À Denver, les touristes visitent une serre de production de marijuana.

Cannabis : le Canada a le pouce vert

Francopresse. La légalisation du pot provoque une constante augmentation du nombre de serres au Canada. Pour renflouer leurs finances, certains villages se les arrachent, à l’aube de la légalisation des produits comestibles.

Elle fleurit de partout. La plante légalisée à la vente à des fins récréatives en octobre 2018 envahit le Canada. Et pas question de la pulvériser de glyphosate : le cannabis est une véritable mine d’or. La ruée vers la production de pot provoque une constante augmentation du nombre d’usines à travers le pays. Pour renflouer leurs finances, certains villages se les arrachent, et ce, à l’aube de la légalisation des produits comestibles et dérivés.

«Je suis content», revendique Yvon Deshaies. «Demandez aux habitants de Louiseville, personne ne vous dira que ça n’a aucun sens, que ça pue», affirme ce maire de la communauté située en bordure de l’autoroute 40, entre Montréal et Québec. En mars 2017, cet élu déclarait à la radio être en faveur de la légalisation du cannabis à des fins récréatives et qu’il souhaitait l’implantation d’une usine de production de cannabis dans sa ville de 7000 habitants. C’est chose faite.

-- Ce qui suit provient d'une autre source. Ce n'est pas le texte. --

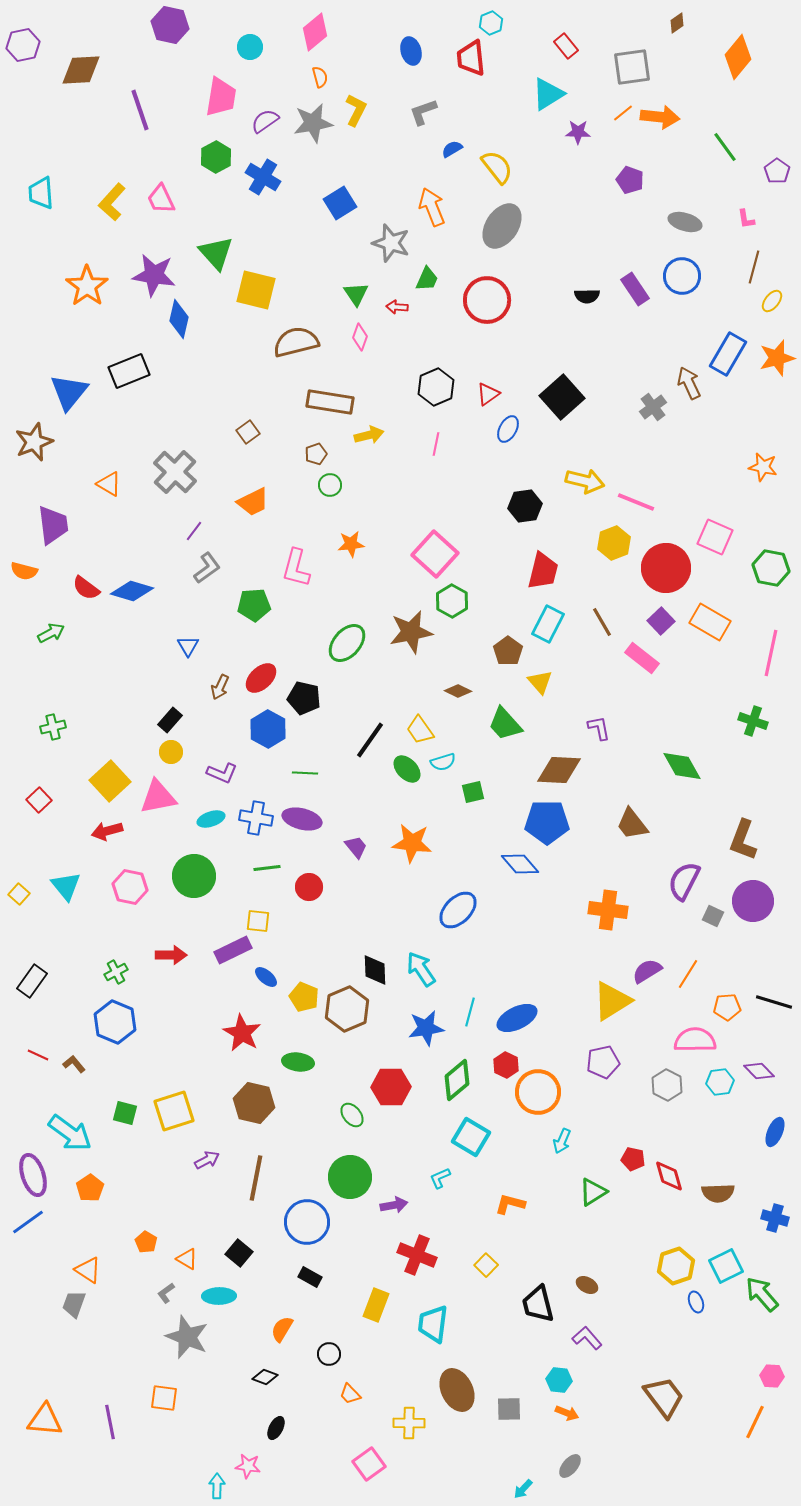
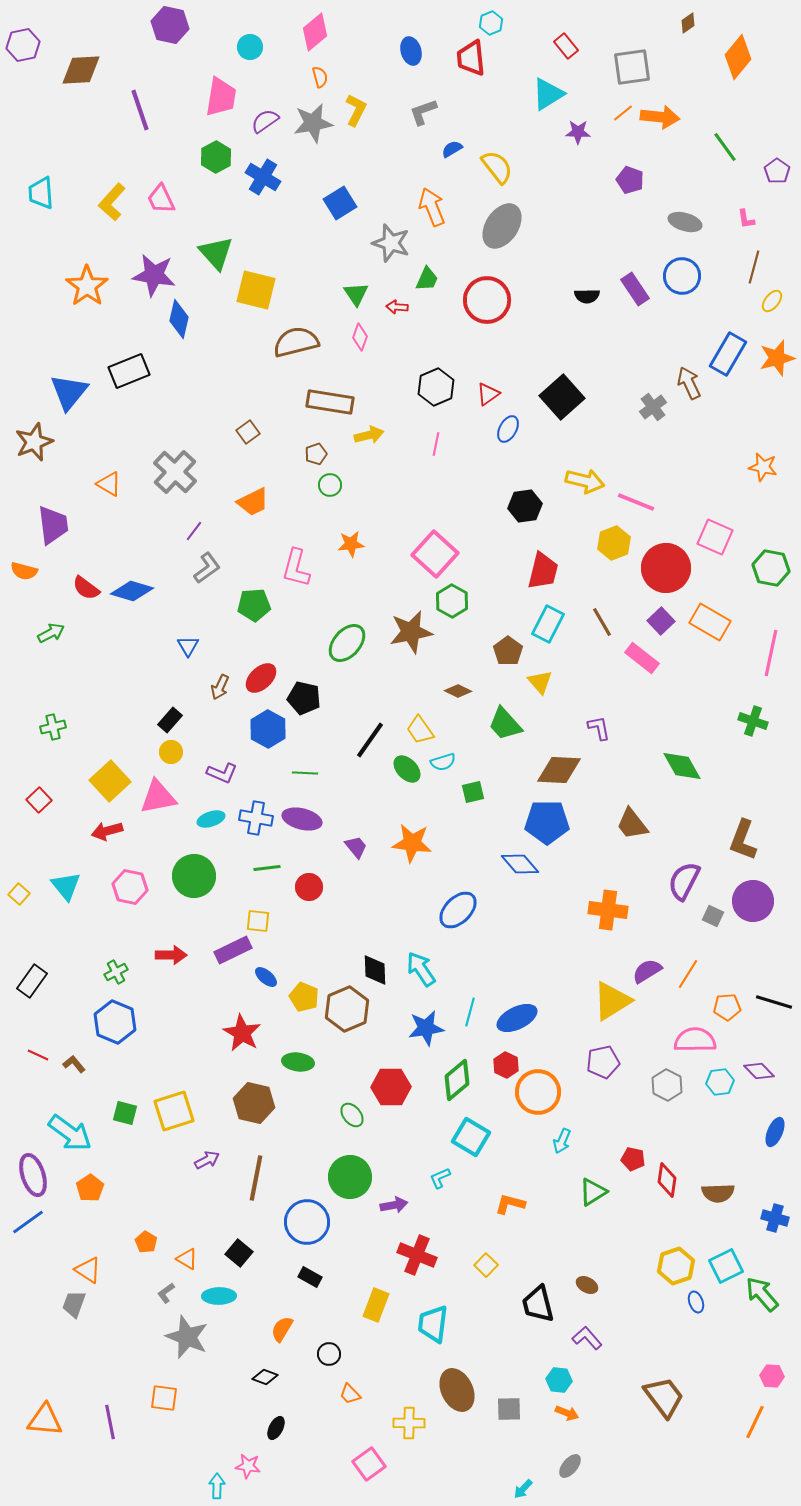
brown diamond at (677, 23): moved 11 px right
red diamond at (669, 1176): moved 2 px left, 4 px down; rotated 24 degrees clockwise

Une famille montréalaise d’investisseurs est venue à sa rencontre quelque temps après sa déclaration publique. «Ils ne pouvaient pas bâtir une usine à Québec, ni à Montréal. Nous sommes juste entre les deux à Louiseville. Puis ce qui les a attirés, c’est qu’on a un bon réseau d’eau et d’électricité.» À cette époque, «au moins» deux autres entreprises se sont rapprochées de la mairie pour s’installer dans le village. Mais, «nous n’étions pas intéressés. Nous n’avons pas un parc industriel immense. Nous voulons quelque chose de bien organisé, une c’est déjà bien. Nous voulions voir ce qu’il en serait avant.»

Entourées de caméras de surveillance, de barrières, les serres de IsocanMed ont vu le jour. Le lieu de production de cannabis thérapeutique a une superficie d’environ 65 000 pieds carrés. Et surtout, elle embauche une trentaine d’employés. Aujourd’hui, le maire est fier des emplois que crée l’usine. D’autant plus que l’entreprise a prévu de s’agrandir prochainement.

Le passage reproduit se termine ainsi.